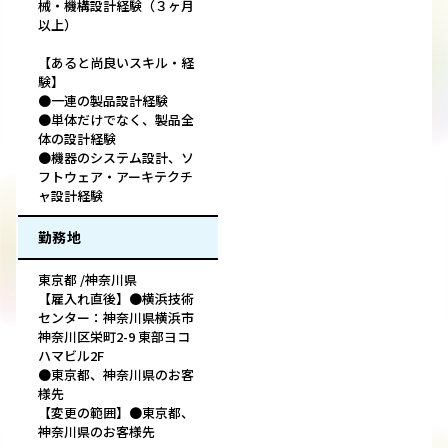
械・機構設計経験（３ヶ月
以上）
【あると尚良いスキル・経
験】
●一連の製品設計経験
●単体だけでなく、製品全
体の設計経験
●機器のシステム設計、ソ
フトウェア・アーキテクチ
ャ設計経験
勤務地
東京都 /神奈川県
【雇入れ直後】●横浜技術
センター：神奈川県横浜市
神奈川区栄町2-9 東部ヨコ
ハマビル2F
●東京都、神奈川県のお客
様先
【変更の範囲】●東京都、
神奈川県のお客様先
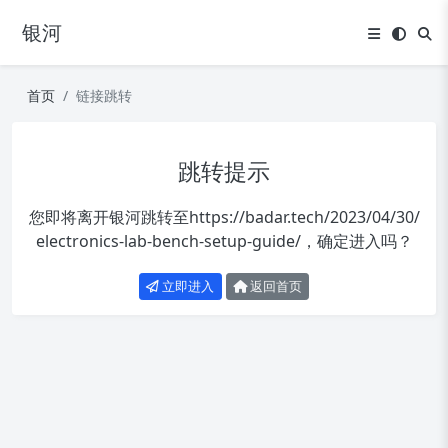
银河
首页
链接跳转
跳转提示
您即将离开银河跳转至
https://badar.tech/2023/04/30/
electronics-lab-bench-setup-guide/
，确定进入吗？
立即进入
返回首页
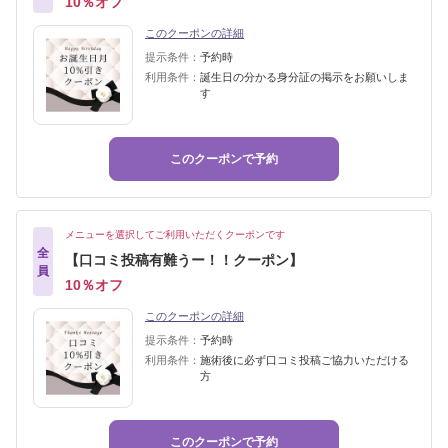
10％オフ
このクーポンの詳細
提示条件：
予約時
利用条件：
誕生日の分かる身分証の掲示をお願いしま
す
このクーポンで予約
メニューを選択してご利用いただくクーポンです
全
【口コミ投稿有難うー！！クーポン】
員
10％オフ
このクーポンの詳細
提示条件：
予約時
利用条件：
施術後に必ず口コミ投稿ご協力いただける
方
このクーポンで予約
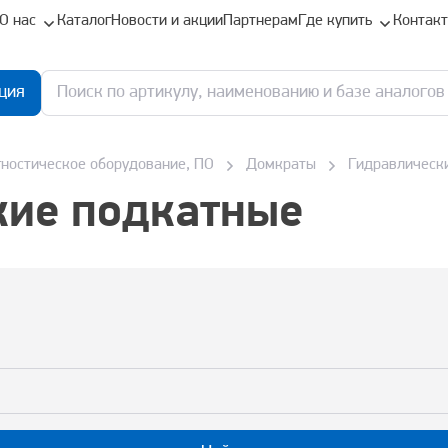
О нас
Каталог
Новости и акции
Партнерам
Где купить
Контак
ция
гностическое оборудование, ПО
Домкраты
Гидравлическ
кие подкатные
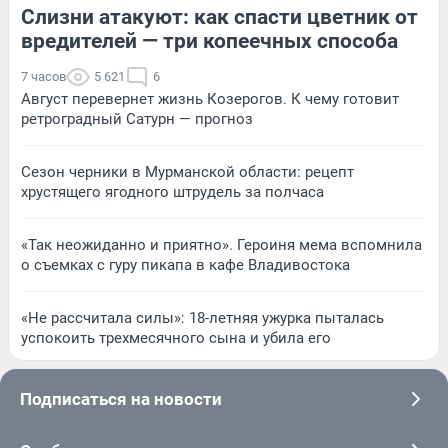
Слизни атакуют: как спасти цветник от
вредителей — три копеечных способа
7 часов
5 621
6
Август перевернет жизнь Козерогов. К чему готовит
ретроградный Сатурн — прогноз
Сезон черники в Мурманской области: рецепт
хрустящего ягодного штрудель за полчаса
«Так неожиданно и приятно». Героиня мема вспомнила
о съемках с гуру пикапа в кафе Владивостока
«Не рассчитала силы»: 18-летняя ужурка пыталась
успокоить трехмесячного сына и убила его
Подписаться на новости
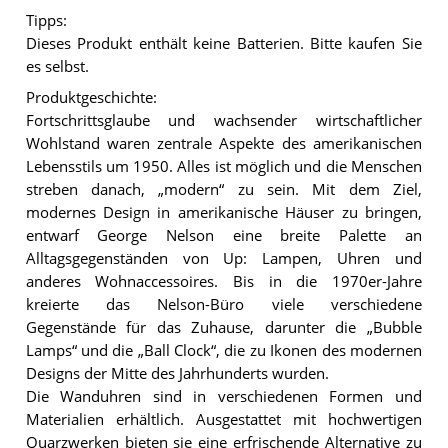
Tipps:
Dieses Produkt enthält keine Batterien. Bitte kaufen Sie
es selbst.
Produktgeschichte:
Fortschrittsglaube und wachsender wirtschaftlicher
Wohlstand waren zentrale Aspekte des amerikanischen
Lebensstils um 1950. Alles ist möglich und die Menschen
streben danach, „modern“ zu sein. Mit dem Ziel,
modernes Design in amerikanische Häuser zu bringen,
entwarf George Nelson eine breite Palette an
Alltagsgegenständen von Up: Lampen, Uhren und
anderes Wohnaccessoires. Bis in die 1970er-Jahre
kreierte das Nelson-Büro viele verschiedene
Gegenstände für das Zuhause, darunter die „Bubble
Lamps“ und die „Ball Clock“, die zu Ikonen des modernen
Designs der Mitte des Jahrhunderts wurden.
Die Wanduhren sind in verschiedenen Formen und
Materialien erhältlich. Ausgestattet mit hochwertigen
Quarzwerken bieten sie eine erfrischende Alternative zu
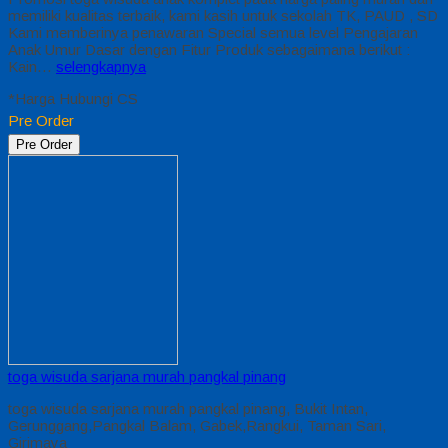
memiliki kualitas terbaik, kami kasih untuk sekolah TK, PAUD , SD
Kami memberinya penawaran Special semua level Pengajaran
Anak Umur Dasar dengan Fitur Produk sebagaimana berikut :
Kain…
selengkapnya
*Harga Hubungi CS
Pre Order
Pre Order
toga wisuda sarjana murah pangkal pinang
toga wisuda sarjana murah pangkal pinang, Bukit Intan,
Gerunggang,Pangkal Balam, Gabek,Rangkui, Taman Sari,
Girimaya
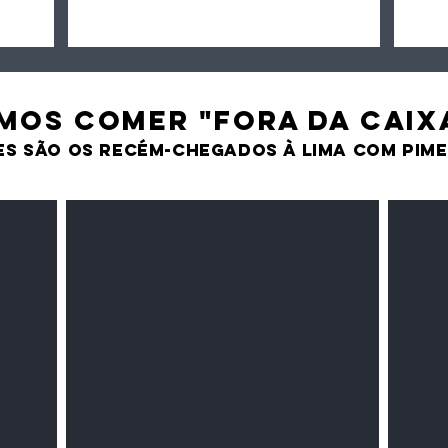
MOS comer "fora da caix
es são os recém-chegados À LIMA CO
M PIM
Milho amarelo/branco
Pasta 
Cereais
Temper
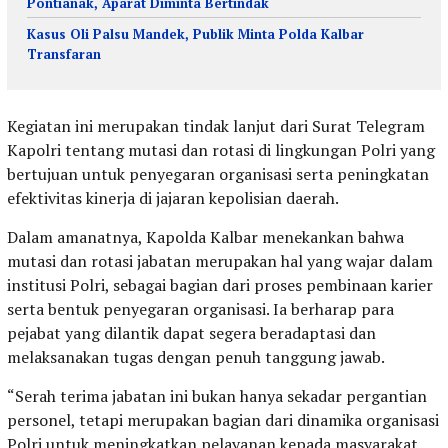
Pontianak, Aparat Diminta Bertindak
Kasus Oli Palsu Mandek, Publik Minta Polda Kalbar
Transfaran
Kegiatan ini merupakan tindak lanjut dari Surat Telegram
Kapolri tentang mutasi dan rotasi di lingkungan Polri yang
bertujuan untuk penyegaran organisasi serta peningkatan
efektivitas kinerja di jajaran kepolisian daerah.
Dalam amanatnya, Kapolda Kalbar menekankan bahwa
mutasi dan rotasi jabatan merupakan hal yang wajar dalam
institusi Polri, sebagai bagian dari proses pembinaan karier
serta bentuk penyegaran organisasi. Ia berharap para
pejabat yang dilantik dapat segera beradaptasi dan
melaksanakan tugas dengan penuh tanggung jawab.
“Serah terima jabatan ini bukan hanya sekadar pergantian
personel, tetapi merupakan bagian dari dinamika organisasi
Polri untuk meningkatkan pelayanan kepada masyarakat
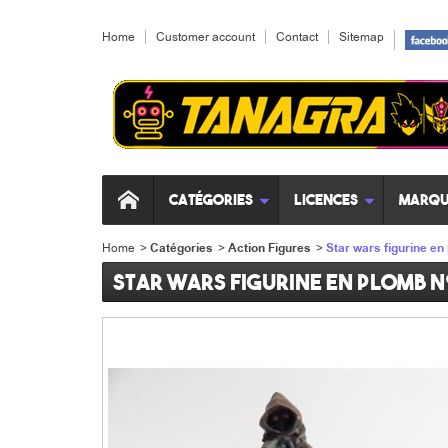
Home
Customer account
Contact
Sitemap
Catégories
Licences
Marqu
Home
>
Catégories
>
Action Figures
>
Star wars figurine en
Star wars figurine en plomb n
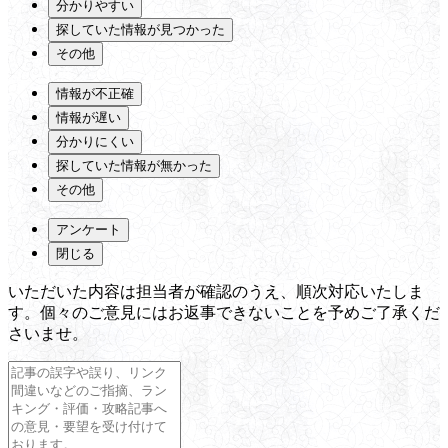
分かりやすい
探していた情報が見つかった
その他
情報が不正確
情報が遅い
分かりにくい
探していた情報が無かった
その他
アンケート
閉じる
いただいた内容は担当者が確認のうえ、順次対応いたしま
す。個々のご意見にはお返事できないことを予めご了承くだ
さいませ。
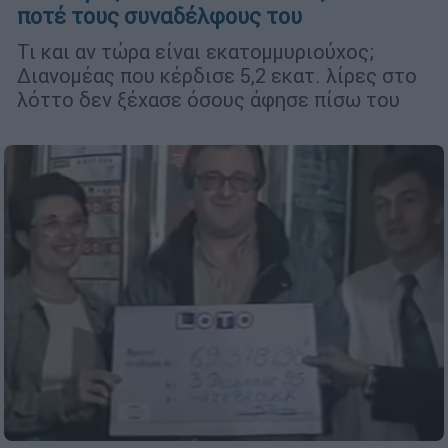
ποτέ τους συναδέλφους του
Τι και αν τώρα είναι εκατομμυριούχος;
Διανομέας που κέρδισε 5,2 εκατ. λίρες στο
λόττο δεν ξέχασε όσους άφησε πίσω του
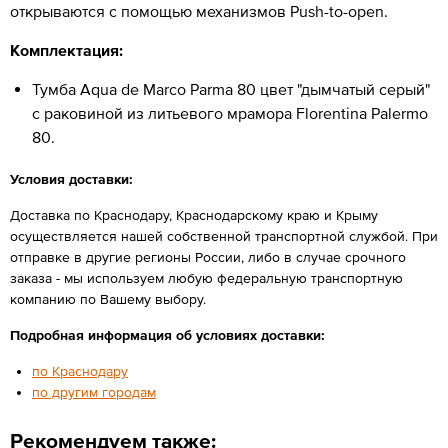
открываются с помощью механизмов Push-to-open.
Комплектация:
Тумба Aqua de Marco Parma 80 цвет "дымчатый серый"
с раковиной из литьевого мрамора Florentina Palermo
80.
Условия доставки:
Доставка по Краснодару, Краснодарскому краю и Крыму
осуществляется нашей собственной транспортной службой. При
отправке в другие регионы России, либо в случае срочного
заказа - мы используем любую федеральную транспортную
компанию по Вашему выбору.
Подробная информация об условиях доставки:
по Краснодару
по другим городам
Рекомендуем также:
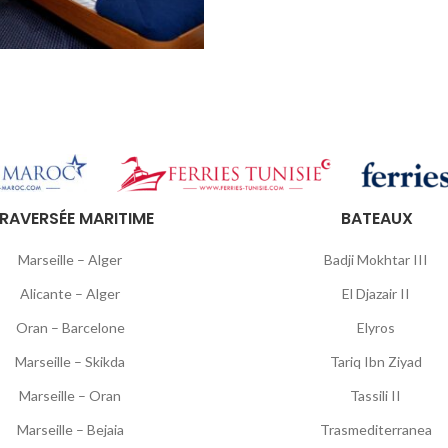
RAVERSÉE MARITIME
BATEAUX
Marseille – Alger
Badji Mokhtar III
Alicante – Alger
El Djazair II
Oran – Barcelone
Elyros
Marseille – Skikda
Tariq Ibn Ziyad
Marseille – Oran
Tassili II
Marseille – Bejaia
Trasmediterranea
+ + + + +
TASK STATEMENT » Which lines of the listing contain the word "Nelson"? Copy each of them.

SOLUTION TO THIS EXERCISE »
entwarf George Nelson eine breite Palette an
kreierte das Nelson-Büro viele verschiedene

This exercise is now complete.